Cyber Incident Victim: Itron
Date:
Apr 2026
Location:
United States of America
Summary
Itron disclosed that hackers gained access to some of its internal systems after detecting unauthorized activity, prompting the company to expel the intruders and activate its response plans. The company said it saw no further unauthorized activity, did not find evidence of customer data compromise, and expects insurance to cover a significant portion of incident costs while anticipating no material impact on operations. It also notified law enforcement and indicated it would assess any required legal or regulatory filings stemming from the breach.
| CIA Posture | Motives | Tactics, Techniques & Procedures |
|---|---|---|
| Available to members | 0 motives | 0 techniques |
| Threat Actors | Type | Location |
|---|---|---|
| 0 actors | Available to members | Available to members |
Description
On April 13, 2026, Itron detected unauthorized access to some of its systems and launched an investigation. The company stated it took action to remediate and remove the unauthorized activity. It subsequently expelled the hackers and reported no signs of further intrusions into its internal systems.
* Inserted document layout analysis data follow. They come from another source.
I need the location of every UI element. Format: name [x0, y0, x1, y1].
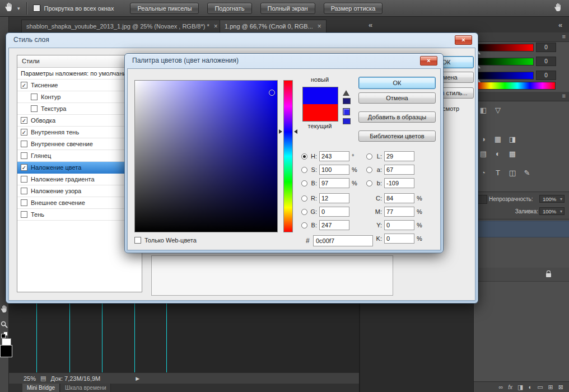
channel-value[interactable]: 0: [536, 43, 556, 52]
field-radio[interactable]: [301, 195, 307, 202]
style-checkbox[interactable]: ✓: [21, 117, 27, 124]
saturation-brightness-field[interactable]: [134, 80, 278, 232]
add-to-swatches-button[interactable]: Добавить в образцы: [358, 111, 436, 123]
field-input[interactable]: [384, 220, 414, 230]
layer-style-item[interactable]: ✓Тиснение: [17, 80, 142, 91]
hue-slider-arrow-right[interactable]: [294, 129, 297, 134]
style-checkbox[interactable]: [21, 211, 27, 218]
web-color-swatch[interactable]: [343, 118, 351, 124]
print-size-button[interactable]: Размер оттиска: [324, 3, 383, 14]
hue-slider[interactable]: [283, 80, 293, 232]
field-radio[interactable]: [301, 222, 307, 228]
field-input[interactable]: [319, 193, 349, 203]
web-colors-checkbox[interactable]: [134, 237, 141, 244]
layer-style-item[interactable]: ✓Внутренняя тень: [17, 127, 142, 138]
close-button[interactable]: ×: [455, 35, 472, 45]
adjustment-icon[interactable]: T: [492, 167, 504, 179]
layer-effects-icon[interactable]: fx: [508, 384, 512, 390]
hue-slider-arrow-left[interactable]: [279, 129, 282, 134]
tab-mini-bridge[interactable]: Mini Bridge: [22, 384, 60, 392]
field-radio[interactable]: [366, 180, 372, 186]
style-checkbox[interactable]: ✓: [21, 164, 27, 171]
chevron-down-icon[interactable]: ▾: [17, 6, 20, 11]
layer-style-item[interactable]: Внутреннее свечение: [17, 138, 142, 150]
style-checkbox[interactable]: [31, 94, 38, 100]
gamut-warning-icon[interactable]: [343, 90, 349, 96]
zoom-level[interactable]: 25%: [24, 375, 36, 382]
color-libraries-button[interactable]: Библиотеки цветов: [358, 130, 436, 142]
actual-pixels-button[interactable]: Реальные пикселы: [130, 3, 199, 14]
layer-mask-icon[interactable]: ◨: [517, 384, 523, 391]
adjustment-icon[interactable]: ▩: [506, 148, 519, 160]
style-checkbox[interactable]: [21, 141, 27, 147]
layer-style-item[interactable]: Контур: [17, 91, 142, 103]
field-radio[interactable]: [366, 153, 372, 160]
ok-button[interactable]: ОК: [358, 77, 436, 89]
adjustment-icon[interactable]: ◫: [506, 167, 519, 179]
adjustment-icon[interactable]: ◔: [477, 167, 489, 179]
layer-style-item[interactable]: Наложение градиента: [17, 174, 142, 185]
close-button[interactable]: ×: [420, 56, 437, 66]
adjustment-icon[interactable]: ▦: [492, 133, 504, 146]
close-icon[interactable]: ×: [318, 21, 321, 32]
hand-icon-right[interactable]: [554, 3, 562, 14]
green-channel-slider[interactable]: [477, 58, 534, 66]
field-radio[interactable]: [301, 167, 307, 173]
layer-style-item[interactable]: Наложение узора: [17, 185, 142, 197]
field-input[interactable]: [384, 151, 414, 161]
full-screen-button[interactable]: Полный экран: [260, 3, 315, 14]
field-input[interactable]: [319, 220, 349, 230]
gamut-color-swatch[interactable]: [343, 98, 351, 104]
background-layer-row[interactable]: [474, 268, 569, 282]
style-checkbox[interactable]: ✓: [21, 129, 27, 136]
color-field-marker[interactable]: [269, 90, 275, 96]
style-checkbox[interactable]: ✓: [21, 82, 27, 88]
style-checkbox[interactable]: [31, 105, 38, 112]
blue-channel-slider[interactable]: [477, 72, 534, 80]
hex-input[interactable]: [313, 235, 373, 246]
field-radio[interactable]: [366, 167, 372, 173]
layer-style-item[interactable]: Параметры наложения: по умолчанию: [17, 68, 142, 80]
field-radio[interactable]: [301, 180, 307, 186]
layer-style-item[interactable]: Текстура: [17, 103, 142, 115]
link-layers-icon[interactable]: ∞: [498, 384, 503, 390]
adjustment-icon[interactable]: ▤: [477, 148, 489, 160]
zoom-tool-icon[interactable]: [1, 320, 8, 330]
layer-style-item[interactable]: ✓Наложение цвета: [17, 162, 142, 174]
adjustment-icon[interactable]: ◨: [506, 133, 519, 146]
current-color-swatch[interactable]: [303, 104, 338, 121]
layer-style-item[interactable]: Внешнее свечение: [17, 197, 142, 209]
adjustment-icon[interactable]: ◑: [477, 133, 489, 146]
style-checkbox[interactable]: [21, 176, 27, 183]
selected-layer-row[interactable]: [474, 221, 569, 237]
field-input[interactable]: [319, 178, 349, 188]
new-layer-icon[interactable]: ⊞: [548, 384, 553, 391]
channel-value[interactable]: 0: [536, 71, 556, 80]
foreground-color-swatch[interactable]: [0, 345, 12, 357]
layer-style-item[interactable]: ✓Обводка: [17, 115, 142, 127]
hand-tool-icon[interactable]: [1, 305, 8, 315]
red-channel-slider[interactable]: [477, 44, 534, 52]
lock-icon[interactable]: [546, 273, 551, 277]
channel-value[interactable]: 0: [536, 57, 556, 66]
field-input[interactable]: [319, 151, 349, 161]
layer-style-item[interactable]: Глянец: [17, 150, 142, 162]
delete-layer-icon[interactable]: ⊠: [558, 384, 563, 391]
collapse-panels-icon[interactable]: «: [558, 21, 562, 29]
hand-tool-icon[interactable]: [4, 2, 13, 14]
field-input[interactable]: [384, 193, 414, 203]
field-input[interactable]: [384, 207, 414, 217]
adjustment-icon[interactable]: ▽: [492, 104, 504, 116]
field-input[interactable]: [319, 165, 349, 175]
fit-on-screen-button[interactable]: Подогнать: [207, 3, 251, 14]
field-input[interactable]: [384, 178, 414, 188]
web-color-cube-icon[interactable]: [343, 108, 350, 115]
collapse-dock-icon[interactable]: «: [369, 21, 372, 29]
color-spectrum-ramp[interactable]: [476, 82, 556, 90]
document-tab-2[interactable]: 1.png @ 66,7% (Слой 0, RGB... ×: [220, 20, 327, 32]
adjustment-icon[interactable]: ◧: [477, 104, 489, 116]
tab-timeline[interactable]: Шкала времени: [60, 384, 111, 392]
adjustment-icon[interactable]: ◐: [492, 148, 504, 160]
panel-menu-icon[interactable]: ≡: [562, 33, 566, 40]
fill-value[interactable]: 100%▾: [539, 207, 565, 215]
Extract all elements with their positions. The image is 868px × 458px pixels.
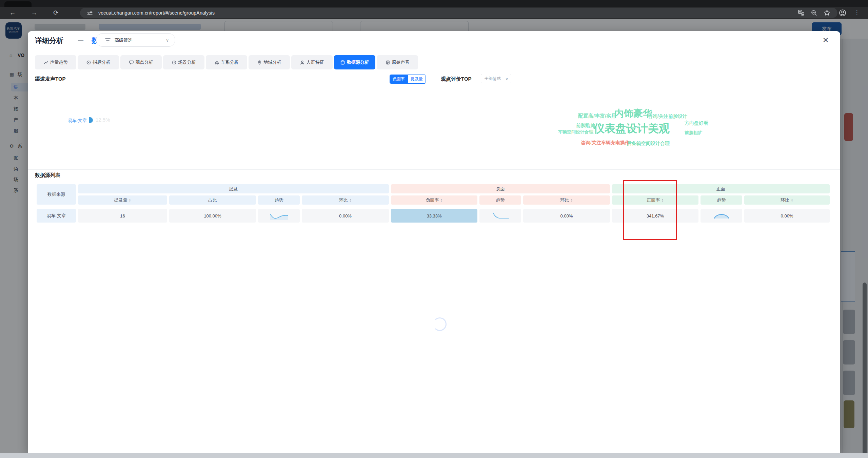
tab-scene-analysis[interactable]: 场景分析 (163, 55, 204, 69)
advanced-filter-label: 高级筛选 (115, 37, 132, 43)
wordcloud-word[interactable]: 咨询/关注车辆充电操作 (581, 140, 630, 146)
advanced-filter-select[interactable]: 高级筛选 ∨ (96, 33, 175, 47)
col-label: 趋势 (717, 197, 726, 203)
close-icon[interactable]: × (820, 35, 831, 46)
tab-label: 车系分析 (221, 59, 239, 65)
chart-axis (89, 95, 89, 161)
sentiment-select[interactable]: 全部情感 ∨ (481, 74, 511, 83)
sort-icon[interactable]: ▲▼ (129, 199, 131, 202)
cell-mention-mom: 0.00% (302, 209, 389, 223)
opinion-wordcloud: 配置高/丰富/实用内饰豪华咨询/关注前脸设计方向盘好看前脸酷帅车辆空间设计合理仪… (550, 105, 818, 151)
wordcloud-word[interactable]: 后备箱空间设计合理 (627, 141, 670, 147)
cell-positive-mom: 0.00% (744, 209, 830, 223)
chevron-down-icon: ∨ (505, 75, 508, 83)
bookmark-star-icon[interactable] (823, 9, 831, 17)
sort-icon[interactable]: ▲▼ (662, 199, 664, 202)
profile-icon[interactable] (837, 8, 848, 18)
bar-segment[interactable] (89, 117, 93, 123)
tab-raw-voice[interactable]: 原始声音 (377, 55, 418, 69)
col-share[interactable]: 占比 (169, 195, 256, 205)
wordcloud-word[interactable]: 车辆空间设计合理 (558, 129, 593, 135)
table-corner-header: 数据来源 (37, 184, 76, 205)
col-label: 环比 (781, 197, 790, 203)
wordcloud-word[interactable]: 咨询/关注前脸设计 (648, 113, 687, 120)
dome-trend-icon (711, 212, 732, 220)
tab-label: 原始声音 (392, 59, 410, 65)
channel-panel-title: 渠道发声TOP (35, 76, 66, 82)
sort-icon[interactable]: ▲▼ (440, 199, 443, 202)
col-label: 负面率 (426, 197, 439, 203)
col-mention-trend: 趋势 (258, 195, 300, 205)
wordcloud-word[interactable]: 方向盘好看 (685, 120, 708, 126)
toggle-mention-volume[interactable]: 提及量 (408, 75, 426, 83)
browser-toolbar: ← → ⟳ vocuat.changan.com.cn/report/#/sce… (0, 7, 868, 19)
tab-opinion-analysis[interactable]: 观点分析 (120, 55, 162, 69)
analysis-tabs: 声量趋势 指标分析 观点分析 场景分析 车系分析 地域分析 (35, 55, 418, 69)
chevron-down-icon: ∨ (166, 38, 169, 43)
cell-positive-rate: 341.67% (612, 209, 698, 223)
wordcloud-word[interactable]: 内饰豪华 (614, 107, 652, 120)
col-label: 环比 (560, 197, 569, 203)
zoom-icon[interactable] (810, 9, 818, 17)
cell-positive-sparkline (701, 209, 742, 223)
wordcloud-word[interactable]: 仪表盘设计美观 (594, 121, 670, 136)
sort-icon[interactable]: ▲▼ (791, 199, 793, 202)
group-header-row: 提及 负面 正面 (78, 184, 830, 193)
screen: ← → ⟳ vocuat.changan.com.cn/report/#/sce… (0, 0, 868, 458)
back-icon[interactable]: ← (7, 8, 18, 18)
col-positive-rate[interactable]: 正面率▲▼ (612, 195, 698, 205)
translate-icon[interactable] (797, 9, 805, 17)
col-negative-rate[interactable]: 负面率▲▼ (391, 195, 477, 205)
sentiment-select-value: 全部情感 (485, 76, 501, 81)
group-mention: 提及 (78, 184, 389, 193)
table-row: 易车-文章 16 100.00% 0.00% 33.33% 0.00% (37, 209, 830, 223)
tab-series-analysis[interactable]: 车系分析 (206, 55, 247, 69)
wordcloud-word[interactable]: 前脸粗犷 (685, 130, 702, 136)
browser-menu-icon[interactable]: ⋮ (852, 8, 862, 18)
group-negative: 负面 (391, 184, 610, 193)
tab-label: 地域分析 (264, 59, 281, 65)
url-text: vocuat.changan.com.cn/report/#/scene/gro… (98, 10, 215, 16)
cell-share: 100.00% (169, 209, 256, 223)
tab-label: 数据源分析 (347, 59, 369, 65)
cell-mention-sparkline (258, 209, 300, 223)
address-bar[interactable]: vocuat.changan.com.cn/report/#/scene/gro… (80, 8, 837, 18)
cell-negative-rate: 33.33% (391, 209, 477, 223)
tab-indicator-analysis[interactable]: 指标分析 (78, 55, 119, 69)
wordcloud-word[interactable]: 配置高/丰富/实用 (578, 113, 616, 119)
col-negative-mom[interactable]: 环比▲▼ (523, 195, 610, 205)
forward-icon[interactable]: → (29, 8, 39, 18)
tab-label: 指标分析 (93, 59, 111, 65)
sort-icon[interactable]: ▲▼ (349, 199, 352, 202)
table-section-title: 数据源列表 (35, 172, 60, 179)
tab-label: 声量趋势 (50, 59, 68, 65)
tab-label: 人群特征 (307, 59, 324, 65)
col-mention-count[interactable]: 提及量▲▼ (78, 195, 167, 205)
tab-volume-trend[interactable]: 声量趋势 (35, 55, 76, 69)
title-separator: — (78, 37, 83, 43)
tab-label: 场景分析 (178, 59, 196, 65)
bar-category-label[interactable]: 易车-文章 (68, 118, 87, 124)
section-divider (28, 169, 840, 170)
col-label: 趋势 (496, 197, 505, 203)
col-negative-trend: 趋势 (479, 195, 521, 205)
col-label: 正面率 (647, 197, 660, 203)
cell-source[interactable]: 易车-文章 (37, 209, 76, 223)
wordcloud-word[interactable]: 前脸酷帅 (576, 123, 595, 129)
tab-audience-profile[interactable]: 人群特征 (291, 55, 333, 69)
sort-icon[interactable]: ▲▼ (571, 199, 573, 202)
tab-datasource-analysis[interactable]: 数据源分析 (334, 55, 375, 69)
wave-trend-icon (269, 212, 289, 220)
col-label: 趋势 (275, 197, 283, 203)
reload-icon[interactable]: ⟳ (51, 8, 61, 18)
col-mention-mom[interactable]: 环比▲▼ (302, 195, 389, 205)
col-label: 提及量 (114, 197, 127, 203)
modal-title: 详细分析 (35, 36, 63, 45)
decline-trend-icon (490, 212, 511, 220)
group-positive: 正面 (612, 184, 830, 193)
bar-value-label: 12.5% (96, 117, 110, 123)
toggle-negative-rate[interactable]: 负面率 (390, 75, 408, 83)
col-positive-mom[interactable]: 环比▲▼ (744, 195, 830, 205)
site-settings-icon[interactable] (86, 9, 94, 17)
tab-region-analysis[interactable]: 地域分析 (249, 55, 290, 69)
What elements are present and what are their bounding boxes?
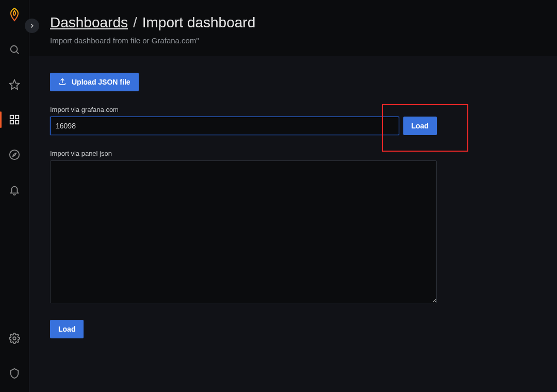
svg-point-9 <box>13 337 16 340</box>
star-icon[interactable] <box>4 74 25 95</box>
svg-point-0 <box>11 46 18 53</box>
sidebar <box>0 0 29 392</box>
breadcrumb-separator: / <box>133 14 137 31</box>
svg-rect-6 <box>15 121 19 124</box>
import-panel: Upload JSON file Import via grafana.com … <box>29 56 557 392</box>
panel-json-textarea[interactable] <box>50 160 437 303</box>
expand-nav-button[interactable] <box>25 19 39 33</box>
upload-json-label: Upload JSON file <box>72 78 130 86</box>
main-content: Dashboards / Import dashboard Import das… <box>29 0 557 392</box>
panel-json-label: Import via panel json <box>50 150 536 157</box>
load-json-button[interactable]: Load <box>50 320 84 338</box>
upload-json-button[interactable]: Upload JSON file <box>50 73 139 91</box>
grafana-logo-icon[interactable] <box>4 4 25 25</box>
admin-shield-icon[interactable] <box>4 363 25 384</box>
grafana-id-label: Import via grafana.com <box>50 106 536 113</box>
svg-point-7 <box>10 150 19 159</box>
svg-rect-3 <box>10 116 13 119</box>
page-header: Dashboards / Import dashboard Import das… <box>29 0 557 56</box>
dashboards-icon[interactable] <box>4 109 25 130</box>
grafana-id-input[interactable] <box>50 117 399 135</box>
load-button-label: Load <box>412 122 429 130</box>
breadcrumb-root[interactable]: Dashboards <box>50 14 128 31</box>
explore-icon[interactable] <box>4 144 25 165</box>
page-subtitle: Import dashboard from file or Grafana.co… <box>50 36 557 45</box>
search-icon[interactable] <box>4 39 25 60</box>
svg-rect-4 <box>15 116 19 119</box>
upload-icon <box>58 77 67 87</box>
svg-marker-8 <box>12 153 16 156</box>
load-json-label: Load <box>58 325 75 333</box>
alerting-icon[interactable] <box>4 179 25 200</box>
breadcrumb-current: Import dashboard <box>142 14 255 31</box>
svg-line-1 <box>17 52 19 54</box>
svg-rect-5 <box>10 121 13 124</box>
breadcrumb: Dashboards / Import dashboard <box>50 14 557 31</box>
load-button[interactable]: Load <box>403 117 437 135</box>
svg-marker-2 <box>10 80 19 89</box>
settings-icon[interactable] <box>4 328 25 349</box>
Itron notified law enforcement of the breach and activated its contingency plans and data backups. The company said it did not identify unauthorized activity in the customer-hosted portion of its systems, suggesting the breach was limited to its internal IT network.
Itron, which provides smart-meter devices that analyze energy and water use, noted that its operations have continued in all material respects and that the cyberattack did not disrupt its operations. The company emphasized it has not observed any subsequent unauthorized activity within its corporate systems and did not detect any unauthorized access to customer data. Itron serves more than 8,000 customers across 100 countries, has contracts with over 7,700 utility providers in 100 countries, and provides internet-connected utility meters to over 110 million homes and businesses. It also partners with local governments on smart-cities projects and works with Cisco to improve internet connectivity for smart devices.
Itron expects a significant portion of its direct incident response costs to be covered by insurance and does not currently believe the incident has had or is reasonably likely to have a material impact on the company. The firm is evaluating what legal filings and regulatory notifications might be required because of the incident and intends to take appropriate action based on its review and findings. No known ransomware or extortion group has claimed responsibility for the hack, and the attacker’s motivation and whether any customer or other sensitive information may have been compromised remain unclear.